* _TASK BRIEF_
Below are entries. Give back exactly the lines from the one containing "212707C AE&T Шланг" through the one containing "Einladung an alle Interessenten", inclusive, without the pictures.

* _SOURCE DATA_
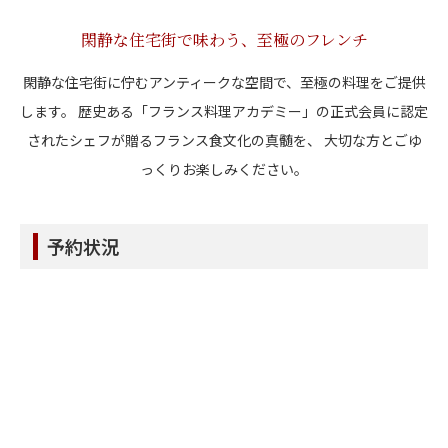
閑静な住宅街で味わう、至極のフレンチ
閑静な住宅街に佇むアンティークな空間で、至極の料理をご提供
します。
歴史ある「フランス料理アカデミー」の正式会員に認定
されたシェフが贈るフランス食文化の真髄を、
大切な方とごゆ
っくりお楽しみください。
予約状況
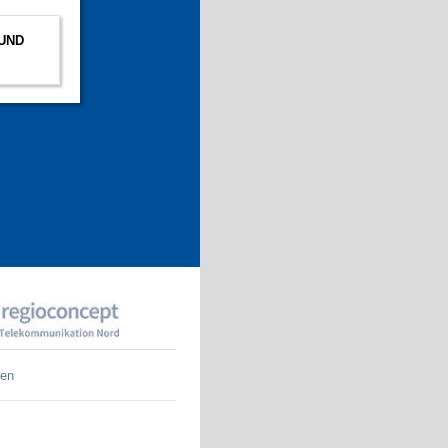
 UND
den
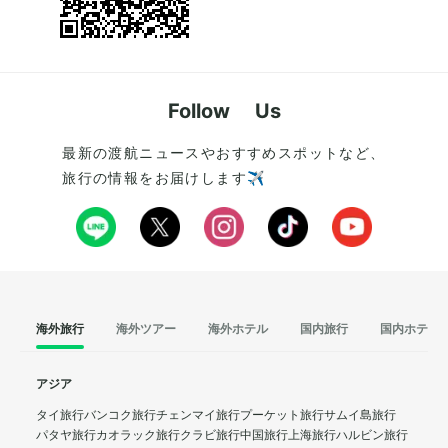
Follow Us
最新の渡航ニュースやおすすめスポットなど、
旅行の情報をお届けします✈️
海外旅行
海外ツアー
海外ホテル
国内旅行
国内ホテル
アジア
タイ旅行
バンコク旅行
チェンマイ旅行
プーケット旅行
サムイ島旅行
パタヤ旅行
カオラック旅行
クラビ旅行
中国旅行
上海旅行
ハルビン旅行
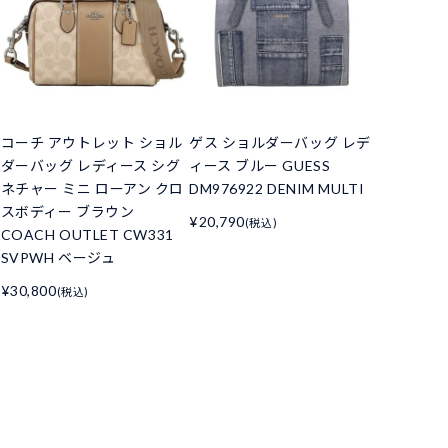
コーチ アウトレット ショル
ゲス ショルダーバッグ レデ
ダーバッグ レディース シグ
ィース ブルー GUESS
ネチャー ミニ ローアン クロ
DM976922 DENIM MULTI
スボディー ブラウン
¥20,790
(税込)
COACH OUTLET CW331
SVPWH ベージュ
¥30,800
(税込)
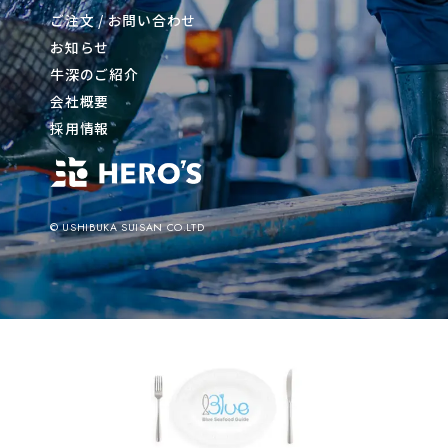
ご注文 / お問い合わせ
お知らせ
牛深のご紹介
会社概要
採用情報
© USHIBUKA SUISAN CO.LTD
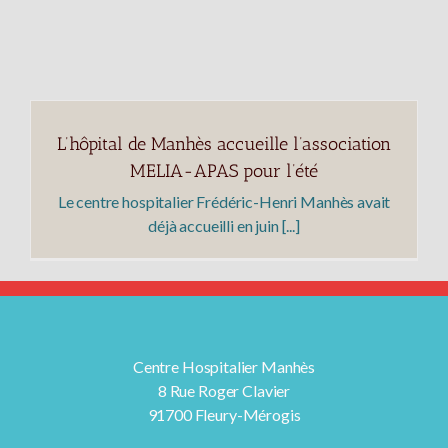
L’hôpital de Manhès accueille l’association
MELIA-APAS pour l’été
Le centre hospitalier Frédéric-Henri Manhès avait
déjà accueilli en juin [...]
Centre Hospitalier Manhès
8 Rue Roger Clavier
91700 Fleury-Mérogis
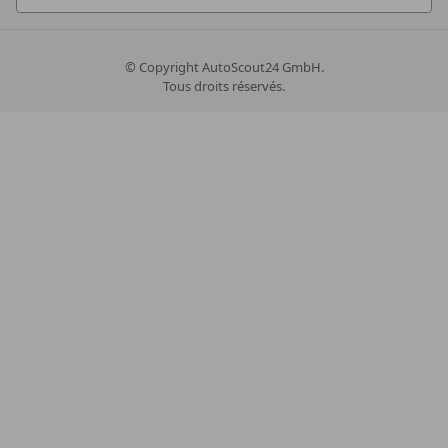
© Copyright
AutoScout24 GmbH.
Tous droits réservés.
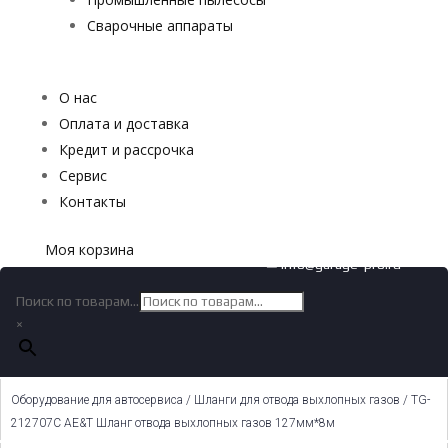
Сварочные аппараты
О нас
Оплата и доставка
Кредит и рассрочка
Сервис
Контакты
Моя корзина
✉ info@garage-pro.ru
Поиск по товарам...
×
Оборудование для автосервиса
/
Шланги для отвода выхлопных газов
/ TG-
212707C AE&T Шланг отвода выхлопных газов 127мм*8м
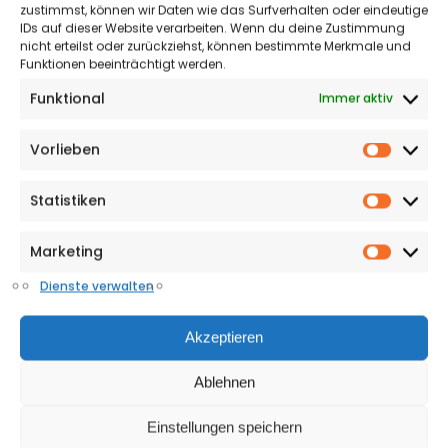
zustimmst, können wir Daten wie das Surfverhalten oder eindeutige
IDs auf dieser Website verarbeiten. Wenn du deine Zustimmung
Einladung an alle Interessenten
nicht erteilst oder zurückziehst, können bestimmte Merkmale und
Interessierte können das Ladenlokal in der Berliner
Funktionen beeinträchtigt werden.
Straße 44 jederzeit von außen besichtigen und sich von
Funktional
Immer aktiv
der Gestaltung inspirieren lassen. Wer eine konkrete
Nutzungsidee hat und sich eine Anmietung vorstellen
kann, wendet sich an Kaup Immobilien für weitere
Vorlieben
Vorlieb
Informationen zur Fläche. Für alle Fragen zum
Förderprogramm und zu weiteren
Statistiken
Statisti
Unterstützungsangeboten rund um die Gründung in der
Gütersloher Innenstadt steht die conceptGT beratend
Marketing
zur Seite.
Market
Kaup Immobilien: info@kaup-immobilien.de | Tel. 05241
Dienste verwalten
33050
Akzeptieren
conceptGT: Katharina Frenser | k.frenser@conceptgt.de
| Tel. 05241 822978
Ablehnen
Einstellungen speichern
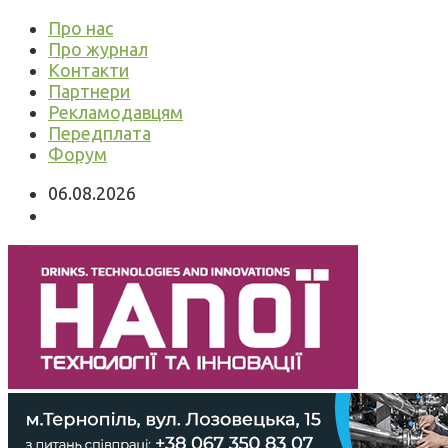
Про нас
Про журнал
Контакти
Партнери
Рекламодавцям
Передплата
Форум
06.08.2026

* _RESULT OF THIS TASK_
212707C AE&T Шланг отвода выхлопных газов 127мм*8м
zustimmst, können wir Daten wie das Surfverhalten oder eindeutige
IDs auf dieser Website verarbeiten. Wenn du deine Zustimmung
Einladung an alle Interessenten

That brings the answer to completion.